▶ [ACTION ITEM]
As soon as the line containing "Pieter Leloup" appears in the material below, start returning lines exactly, and end with the line containing "savoirs policiers".
________________________
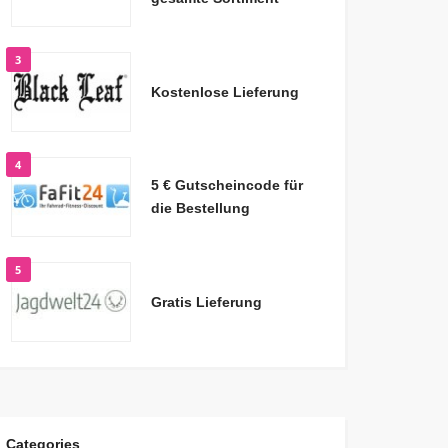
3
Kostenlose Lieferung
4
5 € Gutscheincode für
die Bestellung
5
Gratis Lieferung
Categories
________________________
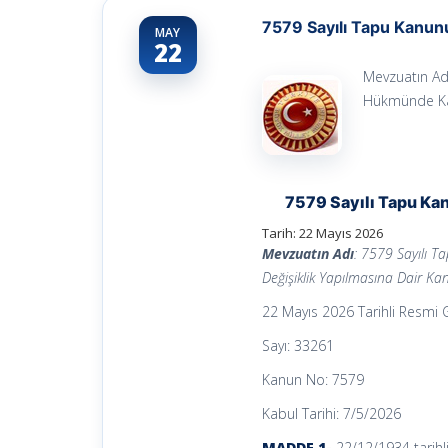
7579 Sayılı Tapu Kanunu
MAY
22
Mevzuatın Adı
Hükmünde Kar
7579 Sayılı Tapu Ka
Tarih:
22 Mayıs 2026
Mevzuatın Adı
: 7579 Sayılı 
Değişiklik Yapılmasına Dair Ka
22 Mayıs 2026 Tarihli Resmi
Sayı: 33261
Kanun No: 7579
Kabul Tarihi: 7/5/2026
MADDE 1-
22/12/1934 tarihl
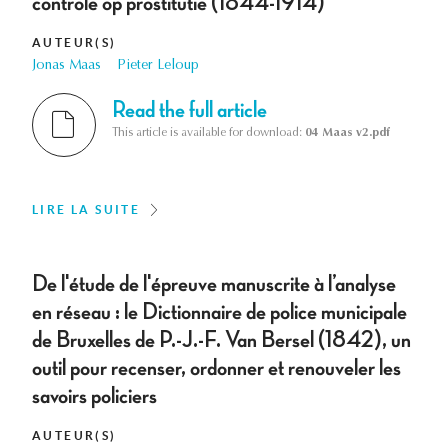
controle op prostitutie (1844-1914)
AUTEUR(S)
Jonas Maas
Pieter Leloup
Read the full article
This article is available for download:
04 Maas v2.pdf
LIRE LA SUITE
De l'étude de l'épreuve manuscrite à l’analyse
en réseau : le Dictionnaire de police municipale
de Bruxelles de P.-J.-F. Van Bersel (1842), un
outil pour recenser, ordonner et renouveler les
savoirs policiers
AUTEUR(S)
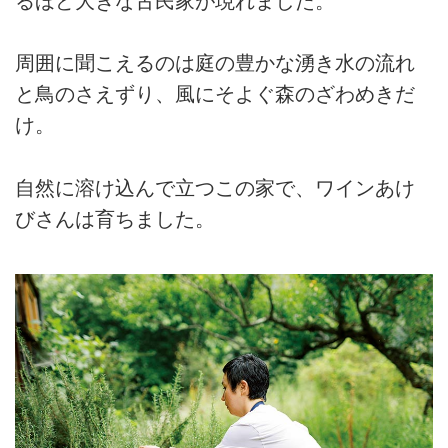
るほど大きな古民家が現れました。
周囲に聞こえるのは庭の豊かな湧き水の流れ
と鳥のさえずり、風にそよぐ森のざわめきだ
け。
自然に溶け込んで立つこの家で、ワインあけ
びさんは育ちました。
________________________
▶ [WRITTEN REPLY]
Pieter Leloup
Read the full article
This article is available for download:
04 Maas v2.pdf
LIRE LA SUITE
De l'étude de l'épreuve manuscrite à l’analyse
en réseau : le Dictionnaire de police municipale
de Bruxelles de P.-J.-F. Van Bersel (1842), un
outil pour recenser, ordonner et renouveler les
savoirs policiers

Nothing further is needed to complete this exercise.